I am configing a new cluster consisting of two machines.
(A small, but possibly important, the background: I had, until this, single node cluster (which was configured for only one folder in data_file_directories), then I bought a second server, just configure it for two folders in the properties data_file_directories (!! And data in these folders were balanced realy good!), added it to the ring, awarded tokens, but there's something gone wrong, some data was lost, so I decided to just re-create the cluster).
Now each server is three hdd. One system - and two for cassandra (not raid! - it is two separate disks).
I stopped by cassandra on both machines, removed all data from the folders, added in cassandra.yaml the appropriate link:
Than i started both machines. Few paused, looked at the command nodetool ring output:
root @ jopa: ~ # nodetool-h localhost ring
Address DC Rack Status State Load Owns Token
192.168.1.102 datacenter1 rack1 Up Normal 11.26 KB 50.00% 0
192.168.1.103 datacenter1 rack1 Up Normal 18.31 KB 50.00% 85070591730234615865843651857942052864
After starting cassandra, on each server, in all three folders were created subfolders "system" and "stil" (the name of my keyspace).
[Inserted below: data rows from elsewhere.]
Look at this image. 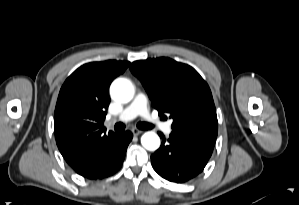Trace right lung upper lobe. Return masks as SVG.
Listing matches in <instances>:
<instances>
[{
  "label": "right lung upper lobe",
  "mask_w": 299,
  "mask_h": 205,
  "mask_svg": "<svg viewBox=\"0 0 299 205\" xmlns=\"http://www.w3.org/2000/svg\"><path fill=\"white\" fill-rule=\"evenodd\" d=\"M130 62L104 61L85 64L61 87L54 114L57 146L75 169L92 150L116 136L106 135L103 121L110 103L108 88Z\"/></svg>",
  "instance_id": "cb5924a9"
}]
</instances>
But! When I ran the script that fills the database, I noticed that the data inflating just the way it was set up in the first version of the cluster - that is, on the first server, the actual data are added only in the first folder( as it been before). On the second server, the data are added to those two folders which were previously used, and the third directory is ignored. Although threre were created subfolder "system" and "stil", but it was empty.
I thought that the increasing the number of hard drives in data_file_directories is increasing performance, am I right?
Does it depends on free space on each disk?
And how i should ask cassandra to use all folders which i enumerate in data_file_directories?